In a tight labor market, indirect compensation becomes increasingly important. Businesses that cannot compete with high cash wages can offer very individualized alternatives that meet the needs of the people you want to employ. Such creative compensation alternatives are the small business's competitive advantage.
But if you're not a small business owner and are constrained in recruiting those workers who will give you an innovative edge…what then? What if you end up compensating workers in ways that actually support the status quo? It's a paradox that is fueled by aversion to risk, especially if there's not much of a budget for innovation.

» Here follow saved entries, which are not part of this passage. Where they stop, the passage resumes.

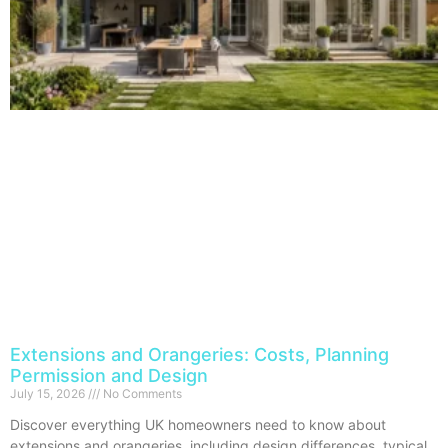
Extensions and Orangeries: Costs, Planning
Permission and Design
July 15, 2026
No Comments
Discover everything UK homeowners need to know about
extensions and orangeries, including design differences, typical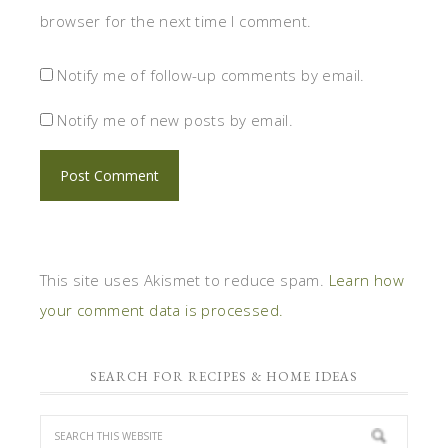
browser for the next time I comment.
Notify me of follow-up comments by email.
Notify me of new posts by email.
This site uses Akismet to reduce spam.
Learn how
your comment data is processed.
SEARCH FOR RECIPES & HOME IDEAS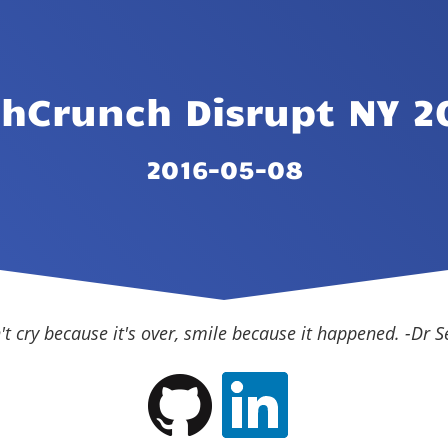
chCrunch Disrupt NY 2
2016-05-08
't cry because it's over, smile because it happened. -Dr S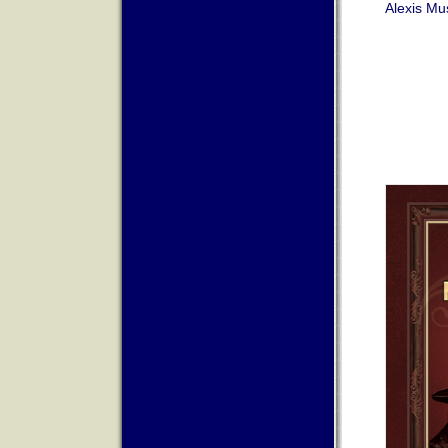
Alexis Mu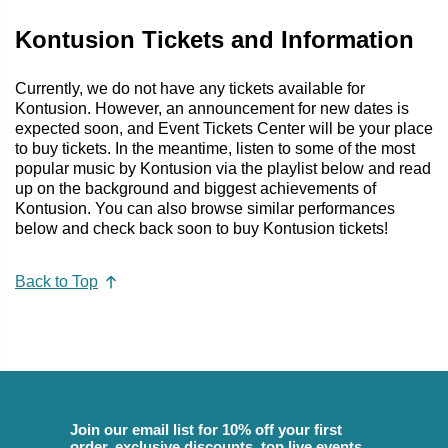
Kontusion Tickets and Information
Currently, we do not have any tickets available for
Kontusion. However, an announcement for new dates is
expected soon, and Event Tickets Center will be your place
to buy tickets. In the meantime, listen to some of the most
popular music by Kontusion via the playlist below and read
up on the background and biggest achievements of
Kontusion. You can also browse similar performances
below and check back soon to buy Kontusion tickets!
Back to Top
Join our email list for 10% off your first
order, exclusive discounts, top live events,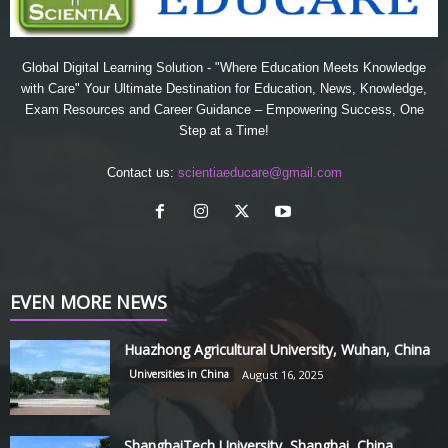
Global Digital Learning Solution - "Where Education Meets Knowledge
with Care" Your Ultimate Destination for Education, News, Knowledge,
Exam Resources and Career Guidance – Empowering Success, One
Step at a Time!
Contact us:
scientiaeducare@gmail.com
EVEN MORE NEWS
Huazhong Agricultural University, Wuhan, China
Universities in China
August 16, 2025
ShanghaiTech University, Shanghai, China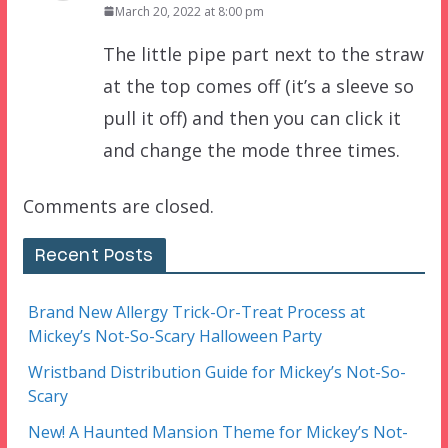
March 20, 2022 at 8:00 pm
The little pipe part next to the straw
at the top comes off (it’s a sleeve so
pull it off) and then you can click it
and change the mode three times.
Comments are closed.
Recent Posts
Brand New Allergy Trick-Or-Treat Process at
Mickey’s Not-So-Scary Halloween Party
Wristband Distribution Guide for Mickey’s Not-So-
Scary
New! A Haunted Mansion Theme for Mickey’s Not-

The overriding idea is to ask yourself, “What does our approach to compensation say about us?” For instance, if you are family oriented, you will provide extra family time perks or health care benefits to employees who help you innovate effectively. If you are urgently trying to grow, you may ask a manager to work every weekend on a special expansion plan for a speculative client-prospect. In return, you provide a special vacation for the manager’s family.
The idea is to personalize the compensation and think about overall value, not just cash.
The HR industry suggests focusing on 'incremental innovation.' For instance:
create a modest rewards program that incentivizes teams to promote innovation within their own departments;
focus on product line extension and operational efficiency-improvements;
Reward risk-taking through bonuses, titles and in-house perks. Lay the groundwork for long-term success and reward those that support the mission in their own, personal ways. When innovation of any sort emerges, celebrate a 'victory' in public.
As innovations flower, consider stock options for ‘change champions’ and even deferred compensation – a form of back pay that comes into play when a new product or division reaches a certain financial benchmark. This option can be attractive from a tax perspective.
Recognize publicly those employees who uncover the components of an innovation strategy. In other words, elements, observations, research or trends or other building blocks that could lead others to develop an innovation. For instance, challenge employees to identify unmet customer needs or fragmented, underutilized resources. Insist that these be written up on one page and submitted to a strategic innovation committee. The employees that submitted the best insights would receive a night out with the boss or a free weekend getaway. The key here is that these insights are the building blocks that could lead to innovative new products, but they are not the finished product idea (which is usually much harder).
Overall, see who responds when you explain to your employees that "this is now an opportunity environment and community of shared imagination." Those who are inspired by that general idea will become the team upon whose shoulders you will launch innovative projects and generate new revenues that will be recycled back into that team’s compensation profile.
In sum: Understand your organization’s tolerance for risk, its current compensation model and its appetite for innovation. These three considerations will converge to create a new framework that provides appropriate incentives to fuel new ideas, be they incremental or exponential.